Your instructions:
Working down the material below, reproduce exactly every line from the one containing "Given the image: Segment: 'pulmonary" to the last line, and only those.

*** Supplied material ***

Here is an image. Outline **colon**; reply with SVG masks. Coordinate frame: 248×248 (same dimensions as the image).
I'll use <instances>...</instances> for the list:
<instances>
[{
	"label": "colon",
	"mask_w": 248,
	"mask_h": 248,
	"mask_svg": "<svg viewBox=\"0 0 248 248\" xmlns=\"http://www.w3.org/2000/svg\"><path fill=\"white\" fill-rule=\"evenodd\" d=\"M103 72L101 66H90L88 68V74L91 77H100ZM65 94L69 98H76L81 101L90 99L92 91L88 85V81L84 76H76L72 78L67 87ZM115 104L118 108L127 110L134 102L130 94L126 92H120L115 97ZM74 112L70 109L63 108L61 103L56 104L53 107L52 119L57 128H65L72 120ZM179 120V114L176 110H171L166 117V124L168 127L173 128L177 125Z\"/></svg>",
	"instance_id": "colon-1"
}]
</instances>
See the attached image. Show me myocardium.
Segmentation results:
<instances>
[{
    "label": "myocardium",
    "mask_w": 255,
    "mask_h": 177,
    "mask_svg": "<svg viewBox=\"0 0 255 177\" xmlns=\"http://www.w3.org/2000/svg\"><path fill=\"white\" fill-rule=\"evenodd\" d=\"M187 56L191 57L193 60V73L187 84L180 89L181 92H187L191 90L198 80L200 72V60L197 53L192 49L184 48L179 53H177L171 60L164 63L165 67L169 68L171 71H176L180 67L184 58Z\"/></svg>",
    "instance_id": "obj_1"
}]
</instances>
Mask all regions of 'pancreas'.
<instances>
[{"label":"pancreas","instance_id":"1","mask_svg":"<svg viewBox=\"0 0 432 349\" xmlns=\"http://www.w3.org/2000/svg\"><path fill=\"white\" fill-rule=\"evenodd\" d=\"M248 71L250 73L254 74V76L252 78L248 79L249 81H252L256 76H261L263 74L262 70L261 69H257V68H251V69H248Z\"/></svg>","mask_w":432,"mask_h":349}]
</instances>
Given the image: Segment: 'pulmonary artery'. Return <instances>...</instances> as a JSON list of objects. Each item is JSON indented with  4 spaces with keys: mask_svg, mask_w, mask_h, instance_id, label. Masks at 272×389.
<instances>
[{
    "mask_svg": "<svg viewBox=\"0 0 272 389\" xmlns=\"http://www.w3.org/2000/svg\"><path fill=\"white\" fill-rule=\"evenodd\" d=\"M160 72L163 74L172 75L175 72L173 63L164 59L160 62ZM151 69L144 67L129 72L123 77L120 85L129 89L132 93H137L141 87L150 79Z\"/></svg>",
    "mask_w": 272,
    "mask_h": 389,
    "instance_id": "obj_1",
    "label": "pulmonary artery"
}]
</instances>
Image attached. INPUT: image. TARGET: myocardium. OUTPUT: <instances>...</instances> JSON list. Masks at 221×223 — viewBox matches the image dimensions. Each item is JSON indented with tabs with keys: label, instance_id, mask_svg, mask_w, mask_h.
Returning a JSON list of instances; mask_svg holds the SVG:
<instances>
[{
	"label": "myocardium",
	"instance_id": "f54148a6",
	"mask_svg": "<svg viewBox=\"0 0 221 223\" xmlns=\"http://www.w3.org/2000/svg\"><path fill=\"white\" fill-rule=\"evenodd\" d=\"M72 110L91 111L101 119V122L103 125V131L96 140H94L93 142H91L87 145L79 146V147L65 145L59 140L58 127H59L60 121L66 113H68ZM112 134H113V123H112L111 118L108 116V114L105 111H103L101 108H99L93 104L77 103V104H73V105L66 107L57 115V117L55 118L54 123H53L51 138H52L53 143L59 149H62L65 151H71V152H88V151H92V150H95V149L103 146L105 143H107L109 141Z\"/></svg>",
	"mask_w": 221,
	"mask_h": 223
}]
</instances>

***

Answer below:
Given the image: Segment: 'pulmonary artery'. Return <instances>...</instances> as a JSON list of objects. Each item is JSON indented with  4 spaces with keys: mask_svg, mask_w, mask_h, instance_id, label. Masks at 272×389.
<instances>
[{
    "mask_svg": "<svg viewBox=\"0 0 272 389\" xmlns=\"http://www.w3.org/2000/svg\"><path fill=\"white\" fill-rule=\"evenodd\" d=\"M160 72L163 74L172 75L175 72L173 63L164 59L160 62ZM151 69L144 67L129 72L123 77L120 85L129 89L132 93H137L141 87L150 79Z\"/></svg>",
    "mask_w": 272,
    "mask_h": 389,
    "instance_id": "obj_1",
    "label": "pulmonary artery"
}]
</instances>
Image attached. INPUT: image. TARGET: myocardium. OUTPUT: <instances>...</instances> JSON list. Masks at 221×223 — viewBox matches the image dimensions. Each item is JSON indented with tabs with keys: label, instance_id, mask_svg, mask_w, mask_h.
Returning a JSON list of instances; mask_svg holds the SVG:
<instances>
[{
	"label": "myocardium",
	"instance_id": "f54148a6",
	"mask_svg": "<svg viewBox=\"0 0 221 223\" xmlns=\"http://www.w3.org/2000/svg\"><path fill=\"white\" fill-rule=\"evenodd\" d=\"M72 110L91 111L101 119V122L103 125V131L96 140H94L93 142H91L87 145L79 146V147L65 145L59 140L58 127H59L60 121L66 113H68ZM112 134H113V123H112L111 118L108 116V114L105 111H103L101 108H99L93 104L77 103V104H73V105L66 107L57 115V117L55 118L54 123H53L51 138H52L53 143L59 149H62L65 151H71V152H88V151H92V150H95V149L103 146L105 143H107L109 141Z\"/></svg>",
	"mask_w": 221,
	"mask_h": 223
}]
</instances>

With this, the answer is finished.